### Data:
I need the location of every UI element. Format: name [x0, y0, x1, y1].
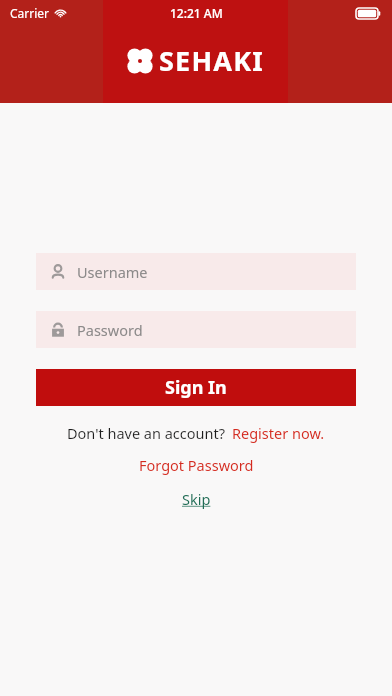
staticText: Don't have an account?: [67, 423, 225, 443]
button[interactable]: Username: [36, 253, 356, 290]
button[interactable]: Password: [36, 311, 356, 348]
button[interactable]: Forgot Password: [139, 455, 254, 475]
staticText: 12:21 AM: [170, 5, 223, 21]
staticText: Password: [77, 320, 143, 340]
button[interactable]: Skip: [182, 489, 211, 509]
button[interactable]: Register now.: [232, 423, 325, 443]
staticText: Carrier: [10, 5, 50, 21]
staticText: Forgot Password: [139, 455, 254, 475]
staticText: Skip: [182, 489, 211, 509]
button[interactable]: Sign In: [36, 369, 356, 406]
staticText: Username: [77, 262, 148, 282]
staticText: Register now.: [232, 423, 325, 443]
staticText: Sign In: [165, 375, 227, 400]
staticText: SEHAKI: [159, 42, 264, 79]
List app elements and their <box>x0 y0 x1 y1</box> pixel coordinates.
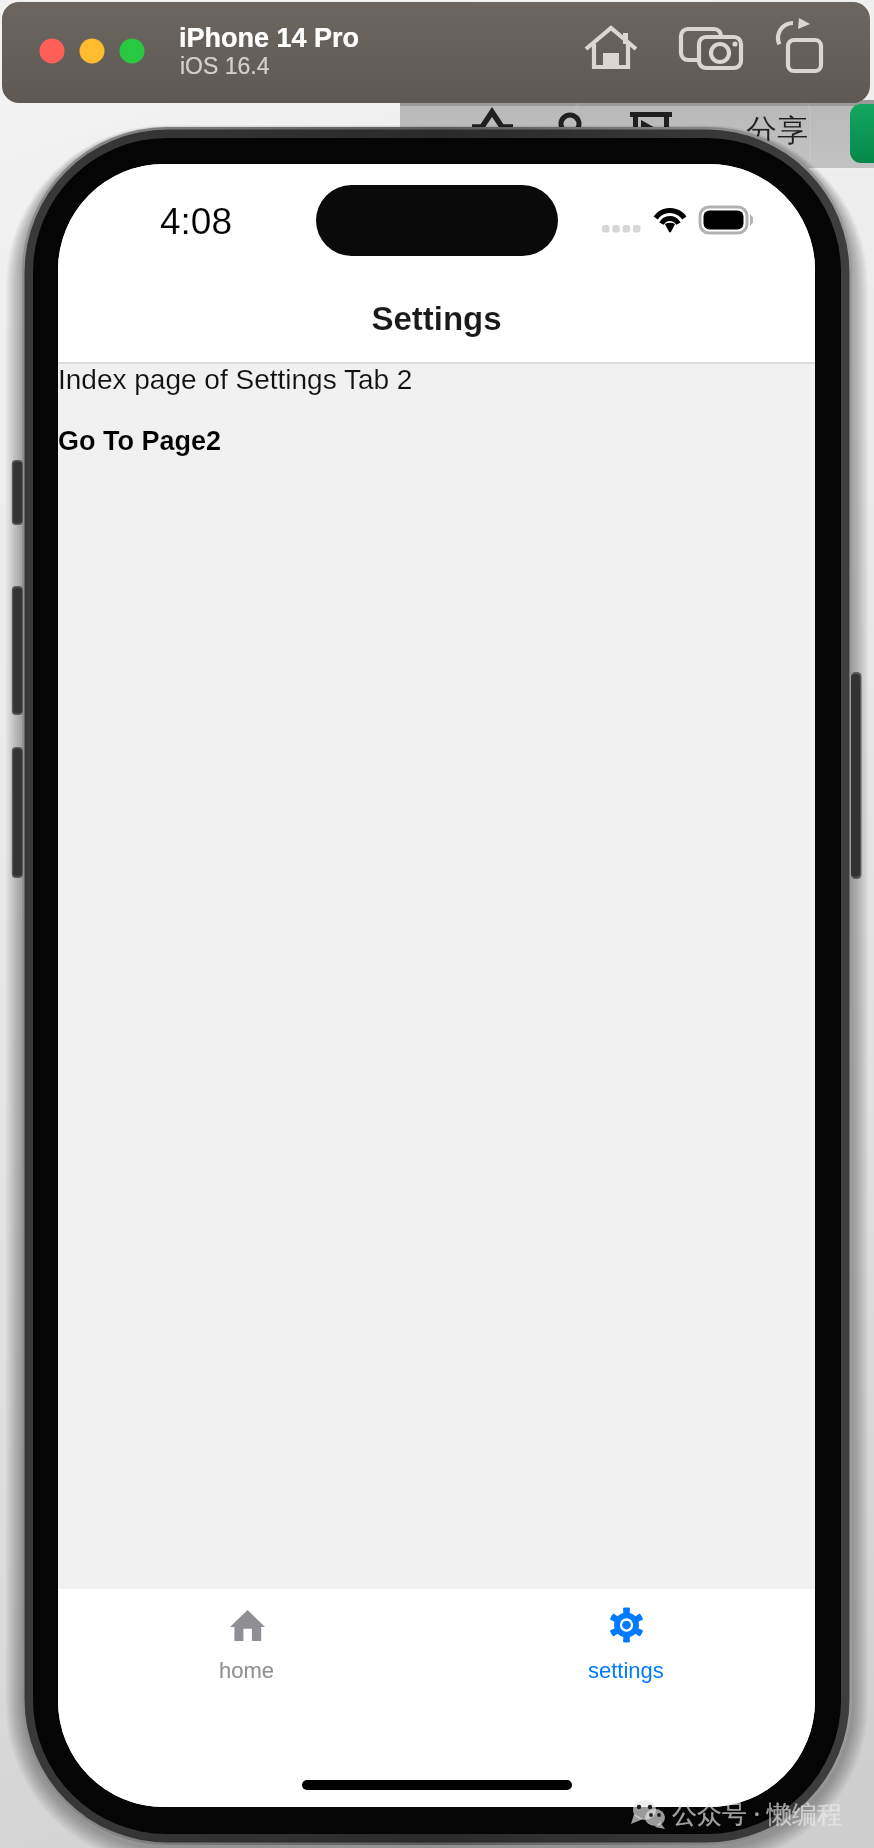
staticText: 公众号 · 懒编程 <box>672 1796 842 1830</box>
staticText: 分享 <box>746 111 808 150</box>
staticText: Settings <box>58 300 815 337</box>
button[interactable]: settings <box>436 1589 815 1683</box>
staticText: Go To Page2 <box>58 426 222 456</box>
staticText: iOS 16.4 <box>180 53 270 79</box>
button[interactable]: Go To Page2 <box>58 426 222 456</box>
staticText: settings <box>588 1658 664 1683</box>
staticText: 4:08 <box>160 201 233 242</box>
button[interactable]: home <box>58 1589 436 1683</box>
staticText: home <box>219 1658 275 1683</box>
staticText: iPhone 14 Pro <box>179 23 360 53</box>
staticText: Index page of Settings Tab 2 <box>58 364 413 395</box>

### Exercise description:
Beginning with the line that contains "List app elements", reproduce every line through the end of the records above exactly, leaving pictures out.

### Expected answer:
List app elements and their <box>x0 y0 x1 y1</box> pixel coordinates.
staticText: 公众号 · 懒编程 <box>672 1796 842 1830</box>
staticText: 分享 <box>746 111 808 150</box>
staticText: Settings <box>58 300 815 337</box>
button[interactable]: settings <box>436 1589 815 1683</box>
staticText: Go To Page2 <box>58 426 222 456</box>
staticText: iOS 16.4 <box>180 53 270 79</box>
button[interactable]: Go To Page2 <box>58 426 222 456</box>
staticText: settings <box>588 1658 664 1683</box>
staticText: 4:08 <box>160 201 233 242</box>
button[interactable]: home <box>58 1589 436 1683</box>
staticText: home <box>219 1658 275 1683</box>
staticText: iPhone 14 Pro <box>179 23 360 53</box>
staticText: Index page of Settings Tab 2 <box>58 364 413 395</box>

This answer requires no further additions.